Extremism: threatening letters against mosques: alleged author caught

extremism
Threatening letters against mosques: alleged author caught

Exterior shot of the Turkish-Islamic Ditib Mosque in Göttingen. photo

© Swen Pförtner/dpa

For years, Muslim communities received right-wing insults that were always signed with the same family name. Have the investigators now been able to solve the series of crimes?

After a series of right-wing extremist The Osnabrück police have caught a suspect for threatening letters, especially against mosques. The investigators said on Tuesday that the letters, with mostly right-wing extremist content, were sent to public institutions in Hesse, Baden-Württemberg, North Rhine-Westphalia and Lower Saxony. There are 41 crimes that became known in 2017 and between 2020 and today.
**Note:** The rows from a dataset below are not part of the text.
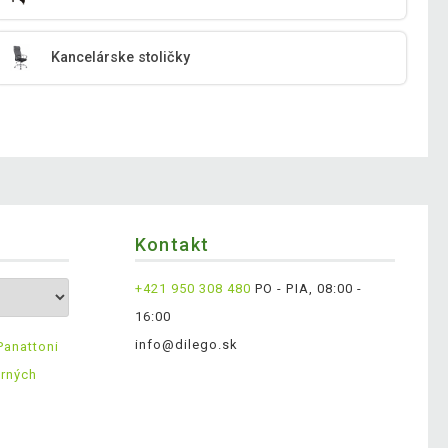
Kancelárske stoličky
Kontakt
+421 950 308 480
PO - PIA, 08:00 -
16:00
info@dilego.sk
Panattoni
erných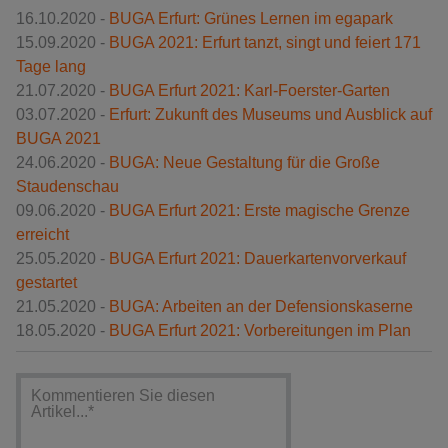
16.10.2020 -
BUGA Erfurt: Grünes Lernen im egapark
15.09.2020 -
BUGA 2021: Erfurt tanzt, singt und feiert 171
Tage lang
21.07.2020 -
BUGA Erfurt 2021: Karl-Foerster-Garten
03.07.2020 -
Erfurt: Zukunft des Museums und Ausblick auf
BUGA 2021
24.06.2020 -
BUGA: Neue Gestaltung für die Große
Staudenschau
09.06.2020 -
BUGA Erfurt 2021: Erste magische Grenze
erreicht
25.05.2020 -
BUGA Erfurt 2021: Dauerkartenvorverkauf
gestartet
21.05.2020 -
BUGA: Arbeiten an der Defensionskaserne
18.05.2020 -
BUGA Erfurt 2021: Vorbereitungen im Plan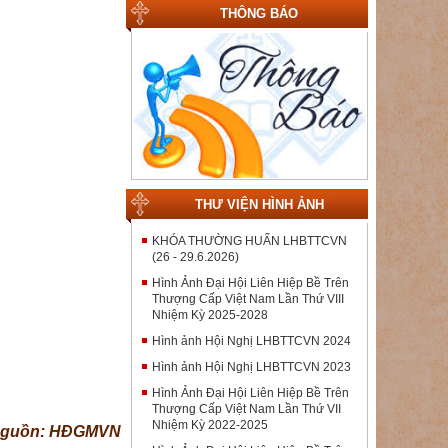
THÔNG BÁO
THƯ VIỆN HÌNH ẢNH
KHÓA THƯỜNG HUẤN LHBTTCVN
(26 - 29.6.2026)
Hình Ảnh Đại Hội Liên Hiệp Bề Trên
Thượng Cấp Việt Nam Lần Thứ VIII
Nhiệm Kỳ 2025-2028
Hình ảnh Hội Nghị LHBTTCVN 2024
Hình ảnh Hội Nghị LHBTTCVN 2023
Hình Ảnh Đại Hội Liên Hiệp Bề Trên
Thượng Cấp Việt Nam Lần Thứ VII
Nhiệm Kỳ 2022-2025
guồn: HĐGMVN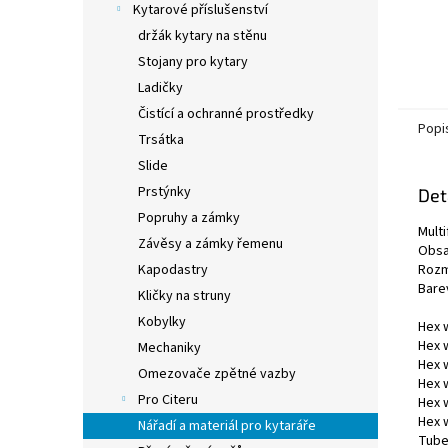
Kytarové příslušenství
držák kytary na stěnu
Stojany pro kytary
Ladičky
Čistící a ochranné prostředky
Popi
Trsátka
Slide
Prstýnky
Det
Popruhy a zámky
Mult
Závěsy a zámky řemenu
Obsa
Rozm
Kapodastry
Bare
Kličky na struny
Kobylky
Hex 
Hex 
Mechaniky
Hex 
Omezovače zpětné vazby
Hex 
Pro Citeru
Hex 
Hex 
Nářadí a materiál pro kytaráře
Tube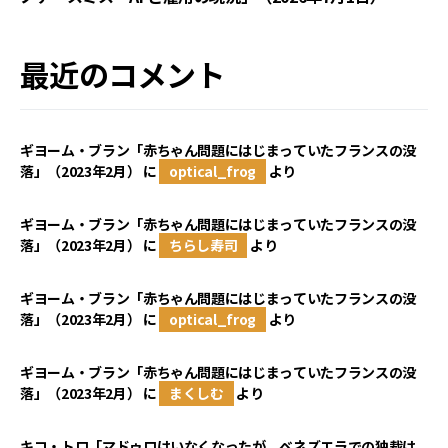
最近のコメント
ギヨーム・ブラン「赤ちゃん問題にはじまっていたフランスの没
落」（2023年2月）
に
optical_frog
より
ギヨーム・ブラン「赤ちゃん問題にはじまっていたフランスの没
落」（2023年2月）
に
ちらし寿司
より
ギヨーム・ブラン「赤ちゃん問題にはじまっていたフランスの没
落」（2023年2月）
に
optical_frog
より
ギヨーム・ブラン「赤ちゃん問題にはじまっていたフランスの没
落」（2023年2月）
に
まくしむ
より
キコ・トロ「マドゥロはいなくなったが、ベネズエラでの独裁は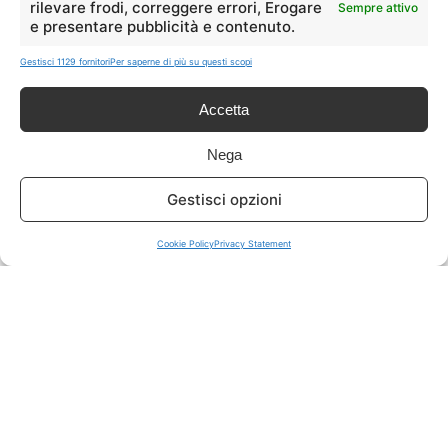
rilevare frodi, correggere errori, Erogare
Sempre attivo
e presentare pubblicità e contenuto.
ISCRIVITI A TUTTO
➔
Gestisci 1129 fornitori
Per saperne di più su questi scopi
Un click per tutti i canali!
Accetta
LIVE OFFERTE
Nega
🔥
💻
Gestisci opzioni
Tutte
Tech
Cookie Policy
Privacy Statement
🛒
👗
Spesa
Moda
🏠
💎
Casa
Extra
According to the police, the letters were all signed with the name of a real family from Osnabrück. The authorities in Osnabrück are therefore leading the investigation. The letters were mainly sent to Muslim religious communities, but also occasionally to public or Christian institutions.

In Lower Saxony, a mosque in Hanover received a threatening letter signed “NSU 2.0” at the end of July. It said: “Your snack is just the beginning. We’ll be back.” A few weeks earlier, an arson attack had been carried out on a restaurant near the mosque. Nobody was injured. There was no evidence that the arson attack and the threatening letter were connected.
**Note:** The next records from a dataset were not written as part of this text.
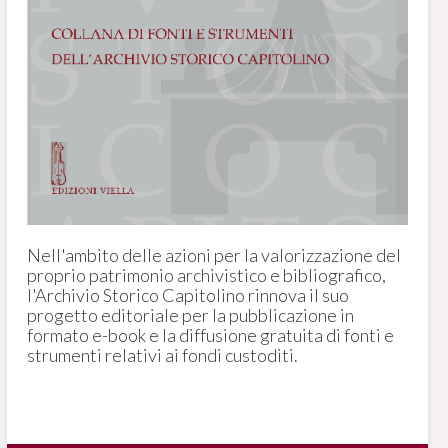
Nell'ambito delle azioni per la valorizzazione del
proprio patrimonio archivistico e bibliografico,
l'Archivio Storico Capitolino rinnova il suo
progetto editoriale per la pubblicazione in
formato e-book e la diffusione gratuita di fonti e
strumenti relativi ai fondi custoditi.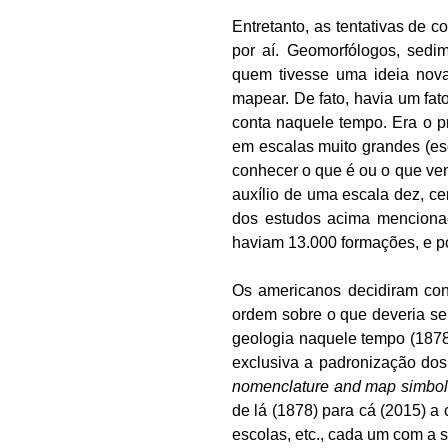
Entretanto, as tentativas de
por aí. Geomorfólogos, sedim
quem tivesse uma ideia nova
mapear. De fato, havia um fa
conta naquele tempo. Era o p
em escalas muito grandes (esc
conhecer o que é ou o que ven
auxílio de uma escala dez, c
dos estudos acima mencionad
haviam 13.000 formações, e p
Os americanos decidiram con
ordem sobre o que deveria se
geologia naquele tempo (187
exclusiva a padronização dos
nomenclature and map simbol
de lá (1878) para cá (2015) 
escolas, etc., cada um com a 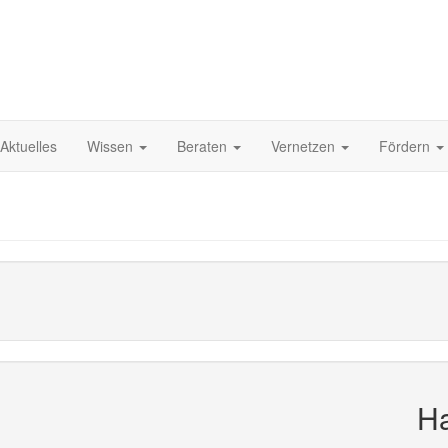
Aktuelles
Wissen
Beraten
Vernetzen
Fördern
Ha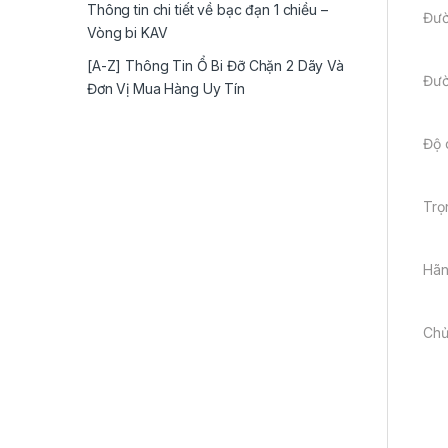
Thông tin chi tiết về bạc đạn 1 chiều –
Đườ
Vòng bi KAV
[A-Z] Thông Tin Ổ Bi Đỡ Chặn 2 Dãy Và
Đườ
Đơn Vị Mua Hàng Uy Tín
Độ 
Trọ
Hãn
Chủ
The threatening letters in Lower Saxony were also sent to addresses in the city of Osnabrück, to the Ditib community in Göttingen and to communities in Bramsche (Osnabrück district) in the Diepholz district.

According to previous police information, an investigation was initially carried out against unknown people for incitement to hatred, insults, threats, slander and for using unconstitutional symbols such as swastikas.